Por las ventanas abiertas entraron tres pitsicanos más y, con una parte de su mente, Tavernor pudo advertir que no iban armados. Las voces lloronas de los extraños crecieron de intensidad, para desvanecerse poco a poco. De pie en el centro de la habitación, los tres recién llegados examinaron a los humanos con turbios ojos que giraban y se movían independientemente en la plana caja craneal desprovista de otra característica. En la parte central baja del vientre, funcionaba una ruidosa válvula, esparciendo un excrementó blanco y gris que iba siendo lavado por sus pulverizadores. Se produjo un silencio y con él el cese de todo movimiento. Durante todo un minuto, los pulmones y los hombros de los pitsicanos permanecieron rígidos, como transformados en monolitos negros lavados pacientemente por una ligera lluvia.

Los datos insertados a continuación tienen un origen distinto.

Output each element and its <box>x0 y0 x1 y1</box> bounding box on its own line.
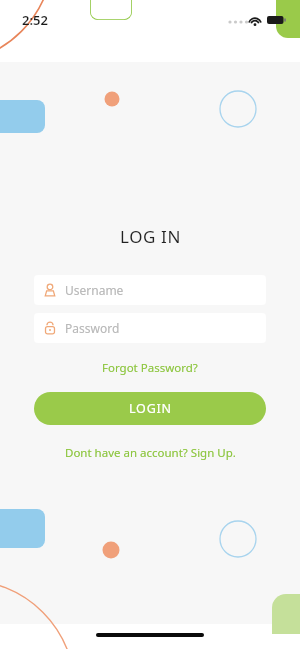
button[interactable]: Username <box>34 275 266 305</box>
staticText: LOGIN <box>129 400 172 417</box>
staticText: 2:52 <box>22 11 48 29</box>
staticText: Forgot Password? <box>102 360 198 376</box>
staticText: Dont have an account? Sign Up. <box>65 445 236 461</box>
staticText: Password <box>65 320 120 336</box>
button[interactable]: Forgot Password? <box>98 358 202 378</box>
staticText: LOG IN <box>120 225 181 248</box>
button[interactable]: Dont have an account? Sign Up. <box>61 443 240 463</box>
button[interactable]: LOGIN <box>34 392 266 425</box>
staticText: Username <box>65 282 124 298</box>
button[interactable]: Password <box>34 313 266 343</box>
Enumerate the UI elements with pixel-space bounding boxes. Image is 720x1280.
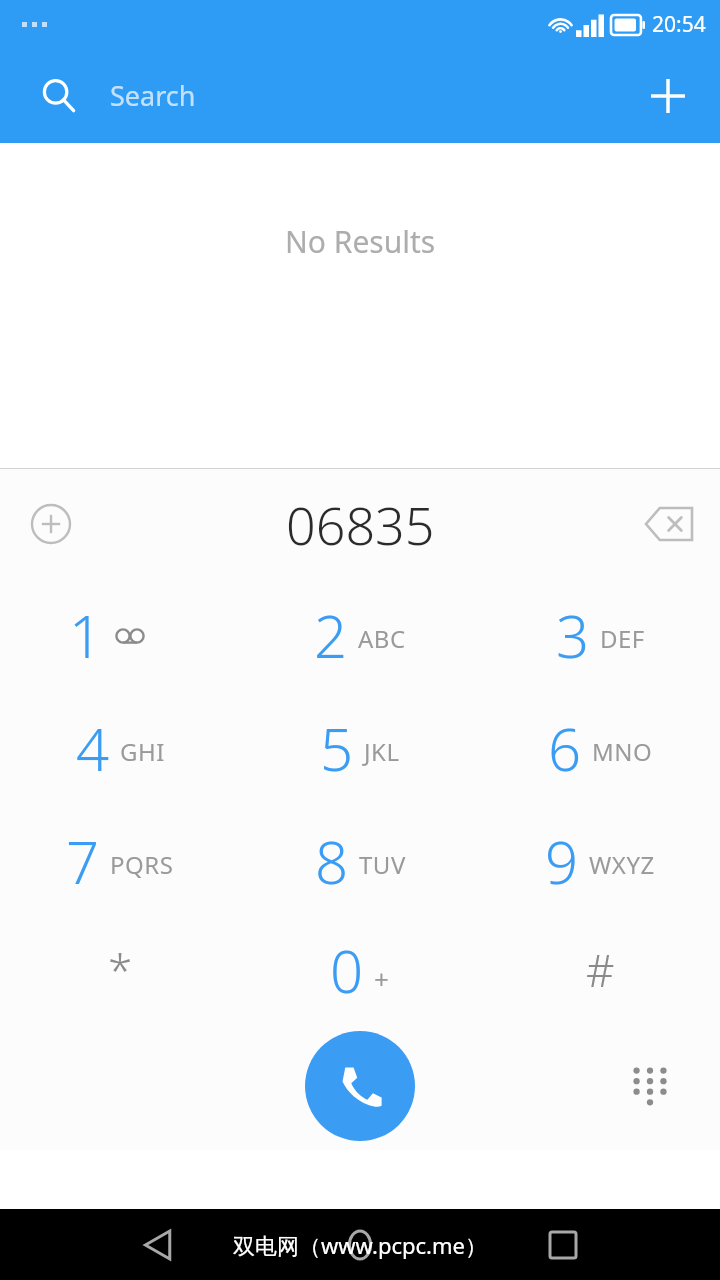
staticText: 1 (69, 596, 103, 675)
staticText: 7 (66, 822, 100, 901)
staticText: WXYZ (589, 848, 655, 881)
button[interactable]: 1 (0, 579, 240, 692)
staticText: 2 (314, 596, 348, 675)
staticText: 双电网（www.pcpc.me） (233, 1230, 487, 1260)
button[interactable]: 5 (240, 692, 480, 805)
button[interactable]: Backspace (632, 487, 706, 561)
button[interactable]: # (480, 918, 720, 1022)
button[interactable]: 2 (240, 579, 480, 692)
staticText: Search (110, 77, 196, 114)
staticText: ABC (358, 622, 406, 655)
button[interactable]: Back (113, 1209, 203, 1280)
button[interactable]: * (0, 918, 240, 1022)
staticText: 0 (330, 931, 364, 1010)
button[interactable]: 3 (480, 579, 720, 692)
button[interactable]: Home (315, 1209, 405, 1280)
button[interactable]: 4 (0, 692, 240, 805)
staticText: # (586, 940, 615, 1000)
staticText: PQRS (110, 848, 174, 881)
button[interactable]: 9 (480, 805, 720, 918)
staticText: TUV (359, 848, 406, 881)
button[interactable]: Recent apps (518, 1209, 608, 1280)
staticText: + (374, 961, 390, 996)
button[interactable]: 7 (0, 805, 240, 918)
staticText: 3 (556, 596, 590, 675)
button[interactable]: 0 (240, 918, 480, 1022)
button[interactable]: Add contact (628, 56, 708, 136)
staticText: 5 (320, 709, 354, 788)
button[interactable]: Hide keypad (610, 1046, 690, 1126)
staticText: JKL (364, 735, 400, 768)
button[interactable]: 6 (480, 692, 720, 805)
staticText: No Results (285, 221, 436, 262)
button[interactable]: 8 (240, 805, 480, 918)
staticText: 20:54 (652, 10, 706, 39)
staticText: 4 (76, 709, 110, 788)
button[interactable]: Search (0, 48, 628, 143)
staticText: GHI (120, 735, 165, 768)
staticText: 6 (548, 709, 582, 788)
staticText: 8 (315, 822, 349, 901)
staticText: * (108, 940, 133, 1000)
staticText: 9 (545, 822, 579, 901)
staticText: 06835 (286, 489, 435, 560)
button[interactable]: Add to contacts (14, 487, 88, 561)
button[interactable]: Call (305, 1031, 415, 1141)
staticText: DEF (600, 622, 645, 655)
staticText: MNO (592, 735, 653, 768)
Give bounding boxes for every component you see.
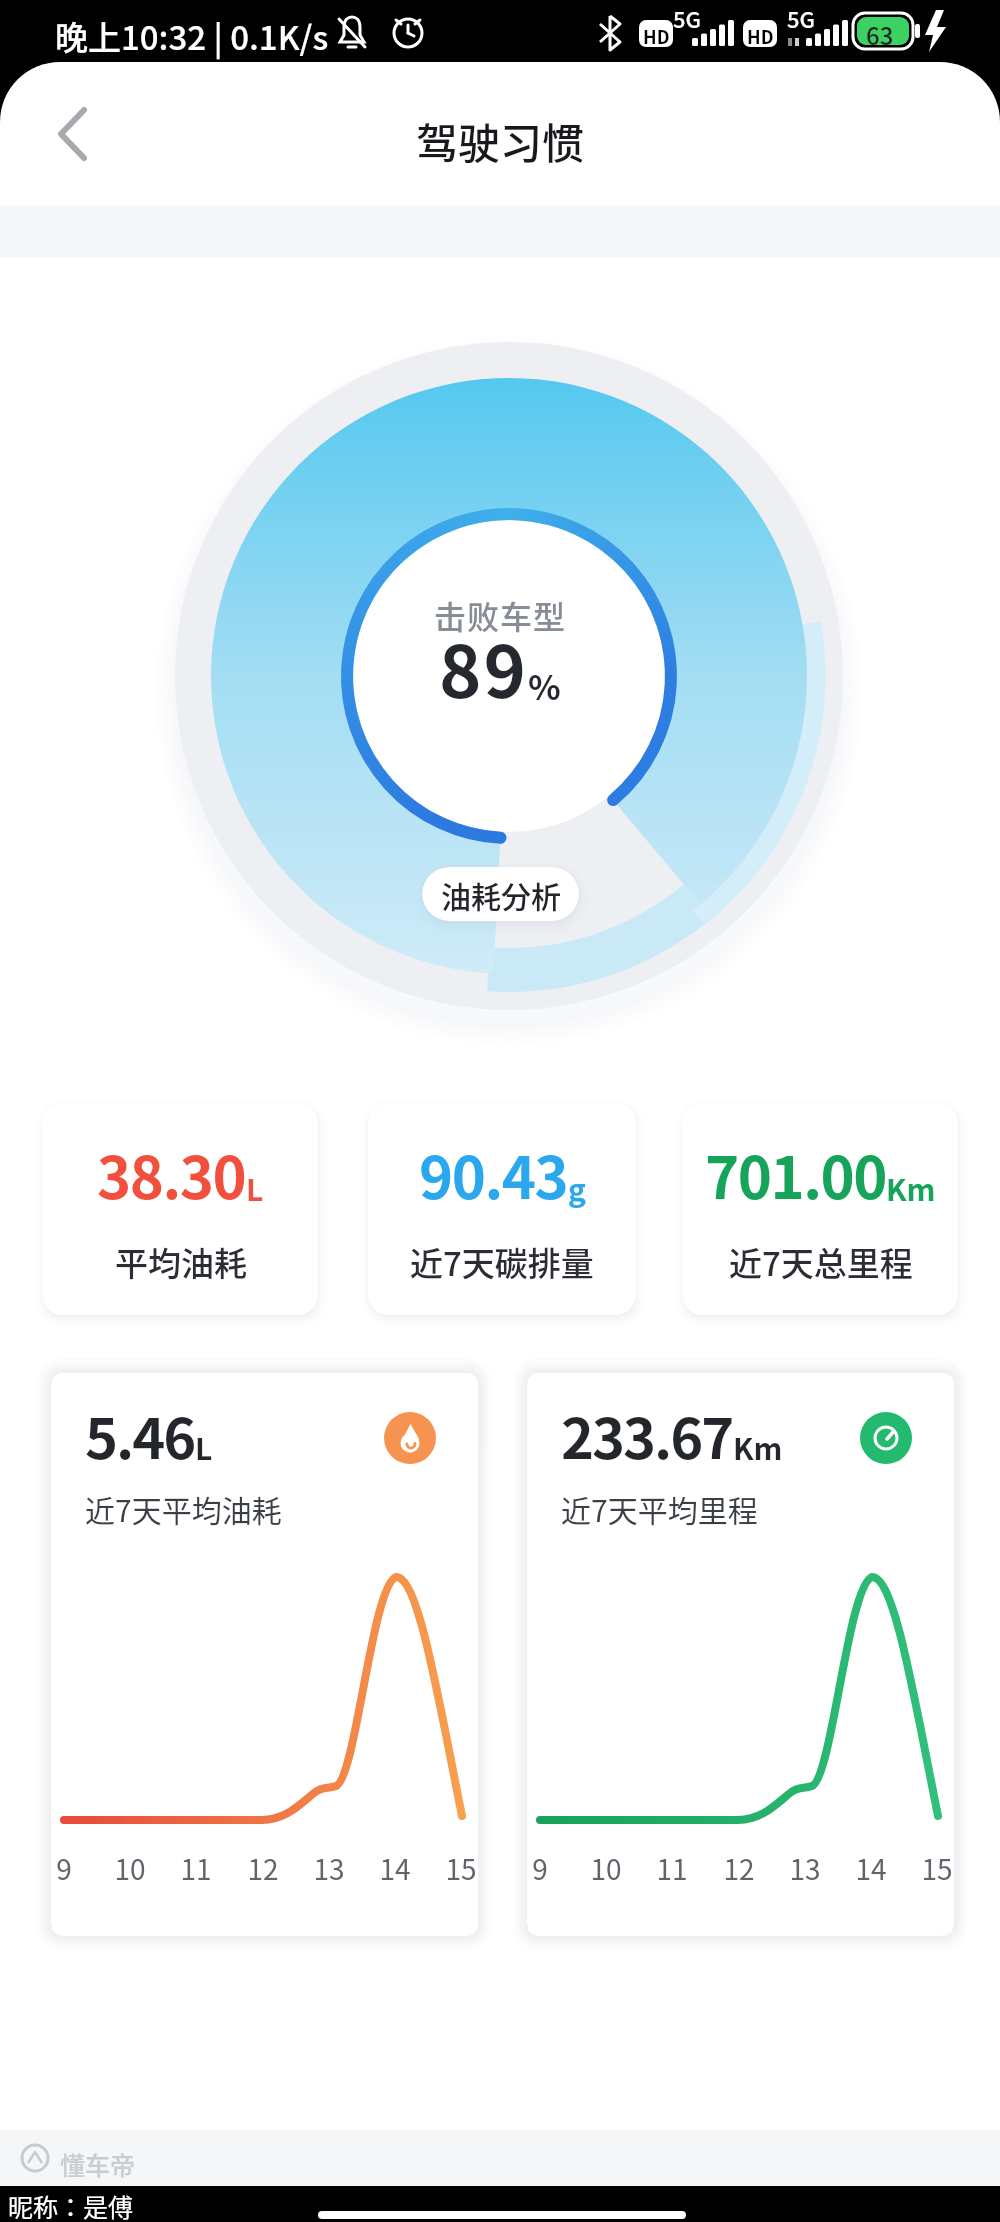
button[interactable]: 701.00	[682, 1103, 958, 1315]
staticText: 5G	[787, 2, 815, 34]
staticText: Km	[733, 1425, 783, 1468]
button[interactable]	[518, 1360, 958, 1935]
staticText: 晚上10:32 | 0.1K/s	[55, 12, 329, 60]
staticText: 10	[590, 1848, 622, 1889]
staticText: 13	[313, 1848, 345, 1889]
staticText: 近7天平均油耗	[85, 1487, 282, 1530]
staticText: %	[528, 661, 561, 710]
staticText: 11	[656, 1848, 688, 1889]
staticText: 近7天总里程	[729, 1238, 913, 1286]
staticText: 14	[855, 1848, 887, 1889]
staticText: 平均油耗	[115, 1238, 247, 1286]
staticText: 701.00	[705, 1132, 886, 1216]
staticText: HD	[643, 23, 670, 49]
staticText: 昵称：是傅	[8, 2188, 134, 2222]
staticText: 233.67	[561, 1394, 733, 1475]
staticText: Km	[886, 1166, 936, 1209]
button[interactable]	[30, 102, 110, 182]
button[interactable]	[42, 1360, 482, 1935]
staticText: 13	[789, 1848, 821, 1889]
staticText: 9	[532, 1848, 548, 1889]
staticText: 9	[56, 1848, 72, 1889]
staticText: 驾驶习惯	[0, 110, 1000, 171]
staticText: 5G	[673, 2, 701, 34]
staticText: HD	[747, 23, 774, 49]
button[interactable]: 38.30	[42, 1103, 318, 1315]
staticText: 15	[921, 1848, 953, 1889]
staticText: 10	[114, 1848, 146, 1889]
staticText: 63	[866, 17, 894, 52]
staticText: L	[246, 1166, 264, 1209]
staticText: 90.43	[419, 1132, 568, 1216]
button[interactable]: 90.43	[368, 1103, 636, 1315]
staticText: 15	[445, 1848, 477, 1889]
staticText: 近7天碳排量	[410, 1238, 594, 1286]
staticText: 14	[379, 1848, 411, 1889]
staticText: L	[195, 1425, 213, 1468]
staticText: 89	[439, 614, 528, 718]
staticText: 近7天平均里程	[561, 1487, 758, 1530]
staticText: 懂车帝	[60, 2146, 136, 2182]
staticText: g	[568, 1166, 586, 1209]
staticText: 5.46	[85, 1394, 195, 1475]
staticText: 油耗分析	[441, 873, 561, 916]
staticText: 12	[247, 1848, 279, 1889]
staticText: 12	[723, 1848, 755, 1889]
staticText: 11	[180, 1848, 212, 1889]
staticText: 击败车型	[0, 592, 1000, 638]
staticText: 38.30	[97, 1132, 246, 1216]
button[interactable]: 油耗分析	[422, 867, 579, 921]
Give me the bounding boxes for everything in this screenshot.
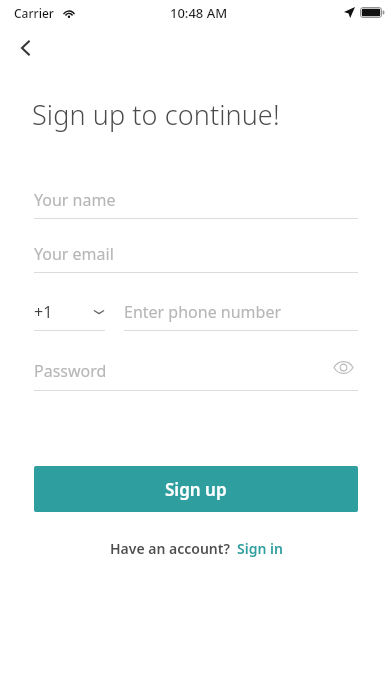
button[interactable]: +1 [34,294,105,330]
button[interactable]: Sign up [34,466,358,512]
button[interactable]: Your name [34,182,358,218]
button[interactable]: Sign in [237,539,283,558]
staticText: Carrier [14,5,54,21]
button[interactable]: Password [34,352,358,390]
staticText: Have an account? [110,539,230,558]
button[interactable]: Back [6,28,46,68]
button[interactable]: Show password [326,350,360,384]
staticText: Password [34,360,107,382]
staticText: Your email [34,243,114,265]
staticText: Sign in [237,539,283,558]
button[interactable]: Enter phone number [124,294,358,330]
staticText: +1 [34,301,53,323]
staticText: 10:48 AM [170,4,228,22]
button[interactable]: Your email [34,236,358,272]
staticText: Enter phone number [124,301,282,323]
staticText: Your name [34,189,116,211]
staticText: Sign up [165,478,227,501]
staticText: Sign up to continue! [32,96,280,133]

Finalmente, uno de ellos apuntó a Farrell con una mano y los guerreros que le sostenían de pie se movieron. Farrell fue echado al suelo boca abajo. Uno de los guerreros desenfundó un largo cuchillo de su atuendo militar y puso la punta en la base del cráneo del hombre postrado, barrenándolo y partiéndole la espina dorsal. Entonces ambos se marcharon, sin el menor gesto, dejando unos charcos en el lugar que habían ocupado.